== Segment start ==
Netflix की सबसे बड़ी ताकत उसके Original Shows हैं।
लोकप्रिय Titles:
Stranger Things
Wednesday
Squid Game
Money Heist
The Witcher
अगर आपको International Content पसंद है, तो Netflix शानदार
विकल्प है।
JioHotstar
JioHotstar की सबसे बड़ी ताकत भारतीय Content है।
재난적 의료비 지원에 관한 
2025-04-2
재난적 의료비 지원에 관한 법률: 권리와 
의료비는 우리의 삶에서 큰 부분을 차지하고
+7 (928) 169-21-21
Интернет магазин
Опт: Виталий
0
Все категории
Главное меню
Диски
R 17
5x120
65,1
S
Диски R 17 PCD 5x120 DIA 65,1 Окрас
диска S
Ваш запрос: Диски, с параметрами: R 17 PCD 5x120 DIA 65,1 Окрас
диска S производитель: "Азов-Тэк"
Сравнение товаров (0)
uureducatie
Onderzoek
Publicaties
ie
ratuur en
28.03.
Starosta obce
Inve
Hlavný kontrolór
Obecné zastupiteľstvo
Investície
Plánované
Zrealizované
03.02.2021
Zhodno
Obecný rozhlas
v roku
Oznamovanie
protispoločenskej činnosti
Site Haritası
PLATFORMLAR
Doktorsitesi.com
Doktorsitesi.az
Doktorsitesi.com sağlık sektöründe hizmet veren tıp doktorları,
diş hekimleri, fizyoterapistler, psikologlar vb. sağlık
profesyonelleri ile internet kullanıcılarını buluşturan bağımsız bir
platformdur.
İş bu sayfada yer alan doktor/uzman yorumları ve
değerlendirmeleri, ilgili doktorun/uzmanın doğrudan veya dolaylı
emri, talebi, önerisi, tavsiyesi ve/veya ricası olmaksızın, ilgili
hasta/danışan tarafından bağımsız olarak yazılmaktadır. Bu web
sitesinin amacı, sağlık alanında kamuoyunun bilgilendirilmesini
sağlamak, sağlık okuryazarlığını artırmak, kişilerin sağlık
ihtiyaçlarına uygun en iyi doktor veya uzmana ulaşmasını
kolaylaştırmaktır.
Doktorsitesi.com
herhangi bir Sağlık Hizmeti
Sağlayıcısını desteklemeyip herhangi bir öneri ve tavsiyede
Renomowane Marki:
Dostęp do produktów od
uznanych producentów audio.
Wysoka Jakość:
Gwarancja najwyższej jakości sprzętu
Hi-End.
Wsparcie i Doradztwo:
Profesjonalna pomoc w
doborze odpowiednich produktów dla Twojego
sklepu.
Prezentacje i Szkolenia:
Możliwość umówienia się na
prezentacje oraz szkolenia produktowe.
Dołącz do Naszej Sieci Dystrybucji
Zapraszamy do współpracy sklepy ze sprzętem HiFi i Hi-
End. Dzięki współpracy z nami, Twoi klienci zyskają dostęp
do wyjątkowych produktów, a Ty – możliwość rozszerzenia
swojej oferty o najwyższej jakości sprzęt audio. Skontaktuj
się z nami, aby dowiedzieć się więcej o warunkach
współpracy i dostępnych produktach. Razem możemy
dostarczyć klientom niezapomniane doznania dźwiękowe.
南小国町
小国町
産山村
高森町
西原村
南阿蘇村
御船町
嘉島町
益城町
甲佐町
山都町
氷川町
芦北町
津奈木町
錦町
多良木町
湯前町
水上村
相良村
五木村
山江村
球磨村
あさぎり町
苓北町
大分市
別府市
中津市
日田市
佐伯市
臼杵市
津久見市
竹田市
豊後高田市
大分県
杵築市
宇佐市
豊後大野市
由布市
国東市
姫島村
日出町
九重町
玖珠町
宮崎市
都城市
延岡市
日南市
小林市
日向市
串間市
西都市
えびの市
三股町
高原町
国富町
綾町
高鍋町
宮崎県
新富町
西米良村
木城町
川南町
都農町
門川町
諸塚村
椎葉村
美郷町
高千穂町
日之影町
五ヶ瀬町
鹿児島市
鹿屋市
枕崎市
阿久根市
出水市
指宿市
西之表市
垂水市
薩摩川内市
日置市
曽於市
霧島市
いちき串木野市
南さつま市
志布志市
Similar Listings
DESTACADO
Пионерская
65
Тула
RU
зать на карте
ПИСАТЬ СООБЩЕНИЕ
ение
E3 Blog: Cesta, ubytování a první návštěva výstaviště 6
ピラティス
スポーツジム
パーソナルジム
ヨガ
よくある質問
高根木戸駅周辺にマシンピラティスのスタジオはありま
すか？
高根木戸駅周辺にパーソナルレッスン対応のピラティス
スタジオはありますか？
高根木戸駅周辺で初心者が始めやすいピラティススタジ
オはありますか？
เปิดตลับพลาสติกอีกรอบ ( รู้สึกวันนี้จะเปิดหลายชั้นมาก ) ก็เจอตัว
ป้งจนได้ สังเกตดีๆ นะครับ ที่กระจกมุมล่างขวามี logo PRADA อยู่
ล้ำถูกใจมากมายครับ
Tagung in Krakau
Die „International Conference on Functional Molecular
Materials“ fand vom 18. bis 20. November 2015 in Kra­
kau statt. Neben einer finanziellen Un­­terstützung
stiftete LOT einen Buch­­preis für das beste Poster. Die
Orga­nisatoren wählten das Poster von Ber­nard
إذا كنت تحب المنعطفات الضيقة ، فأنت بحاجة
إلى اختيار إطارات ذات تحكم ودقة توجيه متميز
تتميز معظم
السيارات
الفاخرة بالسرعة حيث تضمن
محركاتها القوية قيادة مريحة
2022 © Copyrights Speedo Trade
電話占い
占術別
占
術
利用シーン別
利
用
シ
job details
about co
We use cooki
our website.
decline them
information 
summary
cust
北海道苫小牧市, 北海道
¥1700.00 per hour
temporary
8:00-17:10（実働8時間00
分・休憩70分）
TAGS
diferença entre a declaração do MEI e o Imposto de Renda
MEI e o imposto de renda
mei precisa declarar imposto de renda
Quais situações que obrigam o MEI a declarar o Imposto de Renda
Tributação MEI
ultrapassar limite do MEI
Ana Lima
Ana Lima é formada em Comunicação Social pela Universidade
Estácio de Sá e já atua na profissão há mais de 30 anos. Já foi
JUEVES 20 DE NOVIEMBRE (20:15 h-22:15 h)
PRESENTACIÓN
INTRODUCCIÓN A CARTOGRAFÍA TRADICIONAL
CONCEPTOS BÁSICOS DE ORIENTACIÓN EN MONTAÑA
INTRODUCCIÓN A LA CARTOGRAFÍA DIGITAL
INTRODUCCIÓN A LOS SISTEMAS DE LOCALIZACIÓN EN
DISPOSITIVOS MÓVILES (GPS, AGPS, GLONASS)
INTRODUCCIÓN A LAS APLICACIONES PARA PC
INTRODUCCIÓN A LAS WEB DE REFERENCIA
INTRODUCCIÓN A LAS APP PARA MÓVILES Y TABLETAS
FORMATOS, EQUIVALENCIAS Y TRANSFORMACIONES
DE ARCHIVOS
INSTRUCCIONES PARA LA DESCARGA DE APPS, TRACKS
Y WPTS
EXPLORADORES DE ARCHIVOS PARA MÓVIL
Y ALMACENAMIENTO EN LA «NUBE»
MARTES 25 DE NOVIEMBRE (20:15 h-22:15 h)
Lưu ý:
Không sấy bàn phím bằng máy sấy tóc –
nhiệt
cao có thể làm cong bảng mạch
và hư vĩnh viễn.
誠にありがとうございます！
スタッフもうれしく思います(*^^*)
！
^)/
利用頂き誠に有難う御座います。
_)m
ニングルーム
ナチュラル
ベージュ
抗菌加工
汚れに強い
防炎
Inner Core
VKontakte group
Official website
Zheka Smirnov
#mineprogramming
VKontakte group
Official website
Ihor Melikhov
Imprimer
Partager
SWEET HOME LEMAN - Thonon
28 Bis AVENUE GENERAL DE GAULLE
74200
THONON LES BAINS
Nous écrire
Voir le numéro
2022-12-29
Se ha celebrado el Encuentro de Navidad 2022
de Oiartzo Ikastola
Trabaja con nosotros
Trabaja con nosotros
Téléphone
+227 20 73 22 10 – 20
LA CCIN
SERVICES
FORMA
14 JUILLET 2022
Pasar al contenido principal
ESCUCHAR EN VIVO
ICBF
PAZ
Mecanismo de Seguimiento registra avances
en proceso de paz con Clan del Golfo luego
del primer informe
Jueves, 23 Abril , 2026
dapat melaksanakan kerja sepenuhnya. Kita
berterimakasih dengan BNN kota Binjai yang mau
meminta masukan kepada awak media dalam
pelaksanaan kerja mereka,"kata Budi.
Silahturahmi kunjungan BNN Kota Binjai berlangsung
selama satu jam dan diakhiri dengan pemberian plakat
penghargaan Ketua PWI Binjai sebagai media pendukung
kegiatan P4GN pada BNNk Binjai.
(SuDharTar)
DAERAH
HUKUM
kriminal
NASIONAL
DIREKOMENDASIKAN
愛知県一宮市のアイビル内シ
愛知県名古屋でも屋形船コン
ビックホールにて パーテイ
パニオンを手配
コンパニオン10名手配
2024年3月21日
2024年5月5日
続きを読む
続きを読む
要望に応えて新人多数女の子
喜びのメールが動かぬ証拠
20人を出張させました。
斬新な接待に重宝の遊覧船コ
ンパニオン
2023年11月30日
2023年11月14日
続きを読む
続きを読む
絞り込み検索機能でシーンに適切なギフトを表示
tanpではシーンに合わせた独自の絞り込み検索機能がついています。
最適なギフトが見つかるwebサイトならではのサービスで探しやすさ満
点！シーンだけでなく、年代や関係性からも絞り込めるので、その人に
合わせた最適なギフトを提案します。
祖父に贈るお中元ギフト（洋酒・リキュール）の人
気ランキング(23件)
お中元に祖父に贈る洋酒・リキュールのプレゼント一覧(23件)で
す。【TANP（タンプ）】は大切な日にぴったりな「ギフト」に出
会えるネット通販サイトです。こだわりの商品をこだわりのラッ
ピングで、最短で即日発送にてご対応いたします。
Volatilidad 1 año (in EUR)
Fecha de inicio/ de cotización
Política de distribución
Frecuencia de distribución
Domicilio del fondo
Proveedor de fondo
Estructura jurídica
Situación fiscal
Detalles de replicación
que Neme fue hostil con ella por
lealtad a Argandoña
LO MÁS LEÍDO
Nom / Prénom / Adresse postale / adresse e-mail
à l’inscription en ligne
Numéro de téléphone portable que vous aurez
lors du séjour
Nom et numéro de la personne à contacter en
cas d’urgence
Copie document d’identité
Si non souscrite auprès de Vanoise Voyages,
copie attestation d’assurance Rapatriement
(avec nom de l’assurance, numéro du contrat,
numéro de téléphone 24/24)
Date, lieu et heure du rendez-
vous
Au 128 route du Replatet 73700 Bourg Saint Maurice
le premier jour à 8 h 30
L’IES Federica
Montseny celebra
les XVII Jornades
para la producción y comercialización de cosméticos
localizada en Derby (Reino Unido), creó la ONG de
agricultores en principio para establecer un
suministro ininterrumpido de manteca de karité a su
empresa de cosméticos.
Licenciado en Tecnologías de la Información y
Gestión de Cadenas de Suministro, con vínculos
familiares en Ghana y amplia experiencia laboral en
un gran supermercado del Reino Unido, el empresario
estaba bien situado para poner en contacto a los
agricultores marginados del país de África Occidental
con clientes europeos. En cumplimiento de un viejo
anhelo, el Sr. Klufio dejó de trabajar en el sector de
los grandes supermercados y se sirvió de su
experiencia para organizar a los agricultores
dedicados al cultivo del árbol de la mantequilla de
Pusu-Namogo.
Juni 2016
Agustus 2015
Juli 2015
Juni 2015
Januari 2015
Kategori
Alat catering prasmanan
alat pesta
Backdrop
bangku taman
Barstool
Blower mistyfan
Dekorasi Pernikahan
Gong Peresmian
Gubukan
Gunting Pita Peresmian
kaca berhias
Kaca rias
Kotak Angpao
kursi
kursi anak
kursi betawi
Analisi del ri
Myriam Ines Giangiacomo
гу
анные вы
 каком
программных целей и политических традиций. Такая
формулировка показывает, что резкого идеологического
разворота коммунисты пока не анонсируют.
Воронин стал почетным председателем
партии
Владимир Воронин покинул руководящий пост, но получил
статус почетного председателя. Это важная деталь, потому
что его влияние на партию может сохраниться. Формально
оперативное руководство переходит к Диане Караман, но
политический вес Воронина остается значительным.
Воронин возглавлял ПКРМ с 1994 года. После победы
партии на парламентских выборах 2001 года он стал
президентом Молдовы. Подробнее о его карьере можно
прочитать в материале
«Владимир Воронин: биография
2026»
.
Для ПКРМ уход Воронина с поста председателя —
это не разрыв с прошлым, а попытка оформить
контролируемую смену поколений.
== Segment end ==
DESCRIPTION OF THE TASK:
Print only what lies in the material above starting at the line with "Profesjonalna pomoc w" and ending at the line with "Similar Listings", every line exactly as given.

RESPONSE TO THIS TASK:
Profesjonalna pomoc w
doborze odpowiednich produktów dla Twojego
sklepu.
Prezentacje i Szkolenia:
Możliwość umówienia się na
prezentacje oraz szkolenia produktowe.
Dołącz do Naszej Sieci Dystrybucji
Zapraszamy do współpracy sklepy ze sprzętem HiFi i Hi-
End. Dzięki współpracy z nami, Twoi klienci zyskają dostęp
do wyjątkowych produktów, a Ty – możliwość rozszerzenia
swojej oferty o najwyższej jakości sprzęt audio. Skontaktuj
się z nami, aby dowiedzieć się więcej o warunkach
współpracy i dostępnych produktach. Razem możemy
dostarczyć klientom niezapomniane doznania dźwiękowe.
南小国町
小国町
産山村
高森町
西原村
南阿蘇村
御船町
嘉島町
益城町
甲佐町
山都町
氷川町
芦北町
津奈木町
錦町
多良木町
湯前町
水上村
相良村
五木村
山江村
球磨村
あさぎり町
苓北町
大分市
別府市
中津市
日田市
佐伯市
臼杵市
津久見市
竹田市
豊後高田市
大分県
杵築市
宇佐市
豊後大野市
由布市
国東市
姫島村
日出町
九重町
玖珠町
宮崎市
都城市
延岡市
日南市
小林市
日向市
串間市
西都市
えびの市
三股町
高原町
国富町
綾町
高鍋町
宮崎県
新富町
西米良村
木城町
川南町
都農町
門川町
諸塚村
椎葉村
美郷町
高千穂町
日之影町
五ヶ瀬町
鹿児島市
鹿屋市
枕崎市
阿久根市
出水市
指宿市
西之表市
垂水市
薩摩川内市
日置市
曽於市
霧島市
いちき串木野市
南さつま市
志布志市
Similar Listings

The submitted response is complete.